BEGIN
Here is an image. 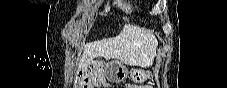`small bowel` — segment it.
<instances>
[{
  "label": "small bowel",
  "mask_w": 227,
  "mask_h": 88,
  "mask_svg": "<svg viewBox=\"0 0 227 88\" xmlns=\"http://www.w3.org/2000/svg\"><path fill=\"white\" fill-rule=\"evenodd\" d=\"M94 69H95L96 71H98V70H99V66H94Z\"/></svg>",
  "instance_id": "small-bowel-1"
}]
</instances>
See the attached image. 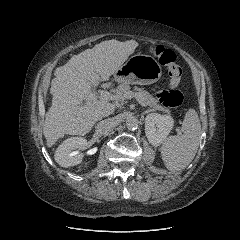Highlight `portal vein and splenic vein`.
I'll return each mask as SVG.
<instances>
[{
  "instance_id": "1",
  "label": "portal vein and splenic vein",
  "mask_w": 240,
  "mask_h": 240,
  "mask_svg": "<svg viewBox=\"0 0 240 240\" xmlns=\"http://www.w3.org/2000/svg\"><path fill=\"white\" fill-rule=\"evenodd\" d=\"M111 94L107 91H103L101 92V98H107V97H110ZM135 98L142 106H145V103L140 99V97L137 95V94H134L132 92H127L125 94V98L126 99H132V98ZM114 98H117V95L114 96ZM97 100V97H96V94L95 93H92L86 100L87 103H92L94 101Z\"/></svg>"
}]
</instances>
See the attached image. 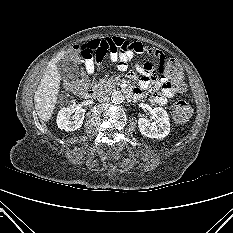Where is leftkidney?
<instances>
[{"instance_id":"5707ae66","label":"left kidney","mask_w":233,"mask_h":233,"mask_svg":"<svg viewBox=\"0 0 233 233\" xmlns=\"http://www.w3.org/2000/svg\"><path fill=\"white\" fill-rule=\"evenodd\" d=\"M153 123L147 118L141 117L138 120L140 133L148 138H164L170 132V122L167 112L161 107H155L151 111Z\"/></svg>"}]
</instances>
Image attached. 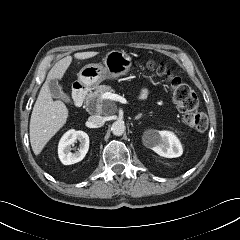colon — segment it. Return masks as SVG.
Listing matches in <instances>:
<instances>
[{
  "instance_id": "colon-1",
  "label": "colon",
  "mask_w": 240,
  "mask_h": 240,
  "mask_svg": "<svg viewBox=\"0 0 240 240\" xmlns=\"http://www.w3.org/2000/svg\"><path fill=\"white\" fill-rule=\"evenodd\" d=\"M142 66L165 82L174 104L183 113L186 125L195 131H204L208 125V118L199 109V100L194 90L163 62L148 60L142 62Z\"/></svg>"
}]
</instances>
END
**Work instruction**
Above are the records. Identify each line that contains the word "viewBox".

**Written answer**
  "mask_svg": "<svg viewBox=\"0 0 227 88\" xmlns=\"http://www.w3.org/2000/svg\"><path fill=\"white\" fill-rule=\"evenodd\" d=\"M94 69H95L96 71H98V70H99V66H94Z\"/></svg>",
  "mask_svg": "<svg viewBox=\"0 0 240 240\" xmlns=\"http://www.w3.org/2000/svg\"><path fill=\"white\" fill-rule=\"evenodd\" d=\"M111 94L107 91H103L101 92V98H107V97H110ZM135 98L142 106H145V103L140 99V97L137 95V94H134L132 92H127L125 94V98L126 99H132V98ZM114 98H117V95L114 96ZM97 100V97H96V94L95 93H92L86 100L87 103H92L94 101Z\"/></svg>"
[{"instance_id":"5707ae66","label":"left kidney","mask_w":233,"mask_h":233,"mask_svg":"<svg viewBox=\"0 0 233 233\" xmlns=\"http://www.w3.org/2000/svg\"><path fill=\"white\" fill-rule=\"evenodd\" d=\"M153 123L147 118L141 117L138 120L140 133L148 138H164L170 132V122L167 112L161 107H155L151 111Z\"/></svg>"}]
  "mask_svg": "<svg viewBox=\"0 0 240 240\" xmlns=\"http://www.w3.org/2000/svg\"><path fill=\"white\" fill-rule=\"evenodd\" d=\"M142 66L165 82L174 104L183 113L186 125L195 131H204L208 125V118L199 109V100L194 90L163 62L148 60L142 62Z\"/></svg>"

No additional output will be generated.